When the punk rock wars ignited young punks were eager to throw the Stones under the bus. I was greatly bemused by this. Which of us was going to tell Charlie he isn’t cool any more? “Good luck with that,” I thought.
The Stones' Some Girls album in 1978 saw them dismiss both the threat of Punk and Disco simultaneously. Charlie was at the heart of it. Looking utterly disinterested in the ‘Miss You’ video he seemed to be saying of disco, ‘Well if you thought rock was beneath me!’
“Form is temporary,” he said with every brush of the snare, “but class leaps off the screen.”
It wasn’t that I saw myself in him, but he was the only one I could at all relate to. Mick was overwhelming, Keith scary, but to be like Charlie seemed attainable. Attainable that is if you were half man, half Kray twin, apart and yet utterly central.

I liked that he eschewed the lifestyle, that he hated when they played the Playboy Mansion, didn’t want to do Glastonbury because it had no roof, said he didn’t remember the Sixties as a time of dex and frugs and rock and roll because he wasn’t that type of person. And he stayed married, true not just to the beat, but himself. Yep, that’s the one I’d be.

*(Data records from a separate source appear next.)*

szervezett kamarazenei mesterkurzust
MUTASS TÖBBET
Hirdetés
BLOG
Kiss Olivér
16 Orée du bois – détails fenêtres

The last I saw The Stones was Croke Park 2018. It was a surreal night. Everyone agreed they had never been better. You looked on, privileged to see that band play those songs, ‘Gimme Shelter', ‘You Can’t Always Get What you Want', ‘Ruby Tuesday'. The gears just seemed to change up and up.

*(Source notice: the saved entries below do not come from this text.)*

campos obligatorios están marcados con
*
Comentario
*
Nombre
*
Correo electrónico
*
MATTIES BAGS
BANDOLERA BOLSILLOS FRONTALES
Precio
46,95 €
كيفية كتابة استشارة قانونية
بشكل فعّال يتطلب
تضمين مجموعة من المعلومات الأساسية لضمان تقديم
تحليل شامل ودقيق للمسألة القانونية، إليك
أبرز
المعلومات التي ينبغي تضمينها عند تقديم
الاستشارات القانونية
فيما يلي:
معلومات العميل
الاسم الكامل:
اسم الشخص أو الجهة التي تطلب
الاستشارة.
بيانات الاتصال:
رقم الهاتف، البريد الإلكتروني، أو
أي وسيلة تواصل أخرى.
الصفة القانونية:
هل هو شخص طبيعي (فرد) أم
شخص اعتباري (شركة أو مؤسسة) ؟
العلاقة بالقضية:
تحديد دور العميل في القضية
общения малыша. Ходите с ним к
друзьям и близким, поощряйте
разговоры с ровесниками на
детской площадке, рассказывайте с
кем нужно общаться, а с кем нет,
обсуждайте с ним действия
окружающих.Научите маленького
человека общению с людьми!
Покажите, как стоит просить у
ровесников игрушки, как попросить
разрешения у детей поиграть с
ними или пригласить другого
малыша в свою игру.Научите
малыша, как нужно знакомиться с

I have a tendency to step outside myself at these moments, to look around, at the faces, the lights, the stars. To think, ‘this is us now, alive in the world.’ My eye kept going back to the stage, Keith’s shapes, Mick’s voice and at the back, that little engine of dependability, driving it all forward, Charlie, The Stones’ beating heart.
I can’t imagine that drumkit without Charlie behind it and I can’t imagine what Mick or Keith will think if they ever go onstage again as The Stones and have occasion to look back, over their shoulders. His absence is simply immense.
Time moves on. Recently my 15-year-old confided in me that there might be a boy on the horizon. “Don’t be annoyed, Da,” she said, “but he plays guitar and likes The Rolling Stones.”
Would it be overly dramatic of me if I slipped him my 1976 copy of Rolled Gold and said “You take this son, it’s your time now?”
Don’t worry, he will take that album only from my cold dead hands. God Bless you Charlie, wherever you are.